In a foolishly absentminded moment, I took a bite of my daughter's chocolate muffin. Had I not been lured by her leftovers, I would not have had an anaphylactic reaction in the midst of her birthday party. This particular party was different from all other parties because it fell, as any baby born in April often does, right in the middle of Pesach; and so as the family tea ensued and my antihistamine kicked in, I had what is sometimes described as a moment of clarity. It clarified that I hate Pesach.

If my daughter's birthday had not coincided with Pesach, then I would not have purchased those ''kosher for Pesach'' muffins and would not have made the crucial error of neglecting to translate 'nuts' from the Hebrew ingredients printed on the packaging, saving myself from the discomfort of a swollen tongue and the glazed drowsy look throughout her special day.

Pesach is like an obstacle course of food avoidance which from experience I know I'm guaranteed one nut-related incident each year.

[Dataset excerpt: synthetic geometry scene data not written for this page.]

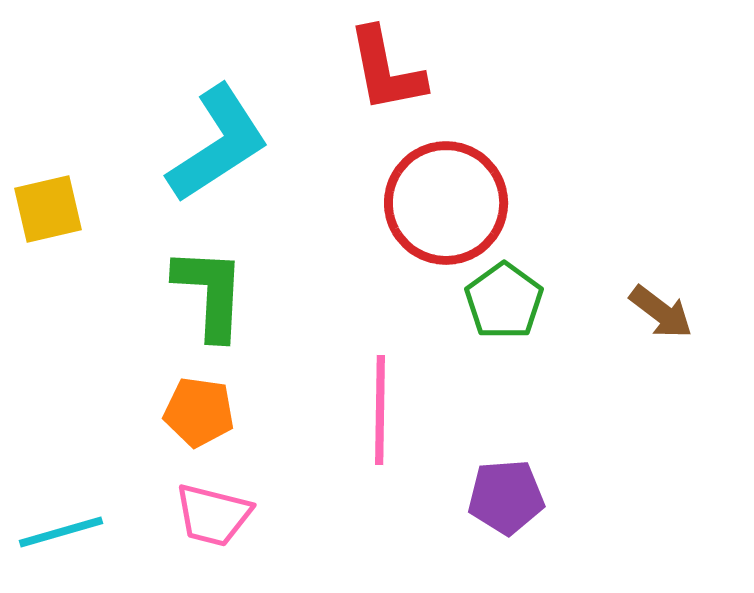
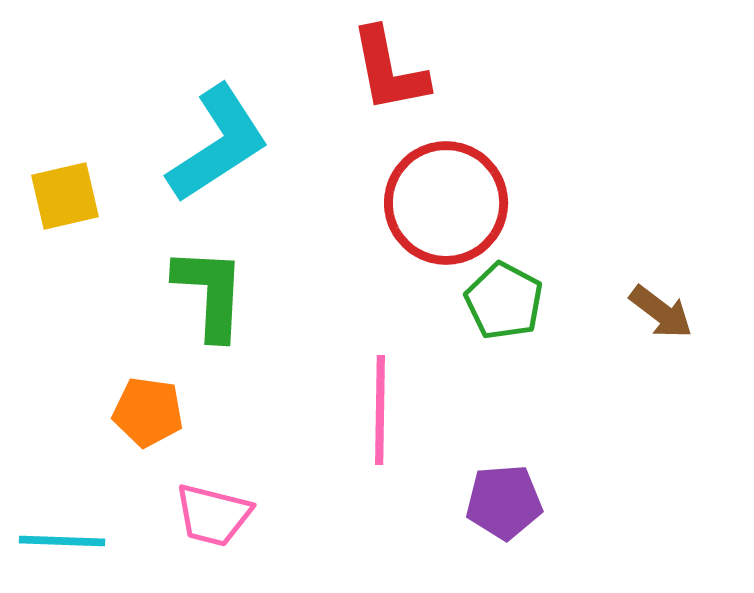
red L-shape: moved 3 px right
yellow square: moved 17 px right, 13 px up
green pentagon: rotated 8 degrees counterclockwise
orange pentagon: moved 51 px left
purple pentagon: moved 2 px left, 5 px down
cyan line: moved 1 px right, 9 px down; rotated 18 degrees clockwise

But, deathly allergy aside, this is not the sole reason I dislike Pesach but merely a crystallisation of the surging dread I feel about it. And I know I'm not alone. We are all susceptible to some Pesach anxiety, panic buying every imaginable foodstuff as if an Armageddon were upon us, frantic cleaning and tableware changing, all for what?

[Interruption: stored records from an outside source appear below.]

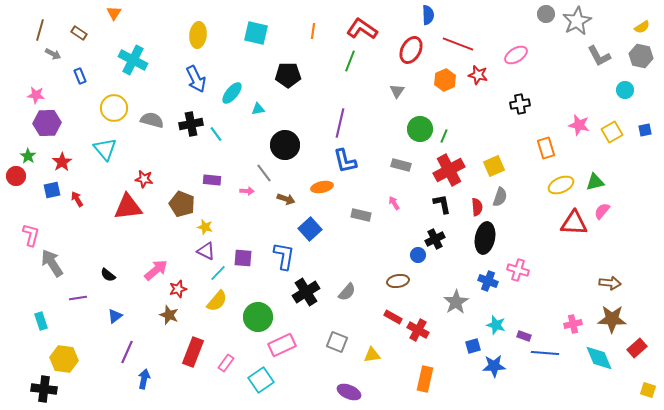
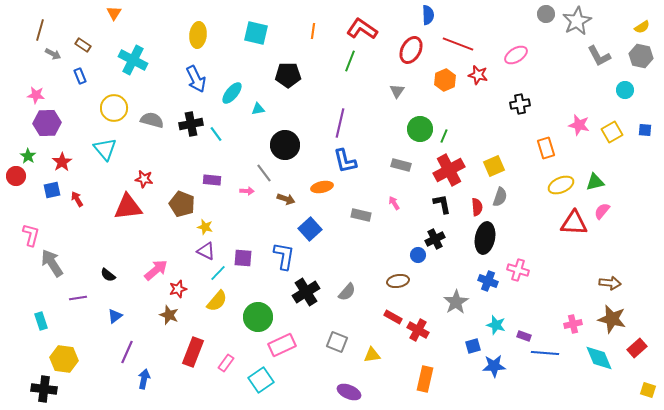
brown rectangle at (79, 33): moved 4 px right, 12 px down
blue square at (645, 130): rotated 16 degrees clockwise
brown star at (612, 319): rotated 12 degrees clockwise
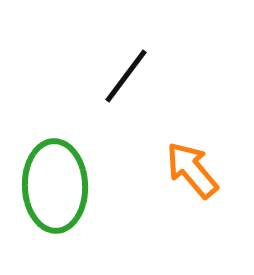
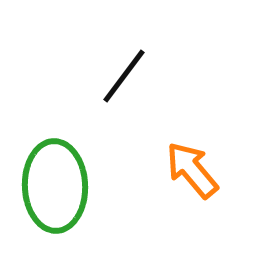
black line: moved 2 px left
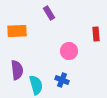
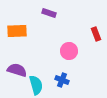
purple rectangle: rotated 40 degrees counterclockwise
red rectangle: rotated 16 degrees counterclockwise
purple semicircle: rotated 66 degrees counterclockwise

Eight days where we moan about how bored we are with potatoes, how there are only so many ways you can boil, scramble, poach and fry an egg; how matzo is destroying our already sensitive digestive systems.

We long for bread, for the wheat-risen, toast it, butter it, spread it with Marmite deliciously desired and mourned for bread. Eight days where I kid myself that I am on the Pesach detox diet, when really, I'm just miserably hungry.

For eight days we moan about how bored we are with potatoes

How many times can I explain to my children, whose diet ordinarily only consists of sandwiches, bagels, fish fingers and digestive biscuits, that every food that they know and love they are now not allowed.

Even when I elucidate the story of Pesach and how really it's a celebration of freedom, where we are now free to eat what we like, my six-year-old son looks up at me and states "but I like fish fingers". I know that I am fighting a losing battle.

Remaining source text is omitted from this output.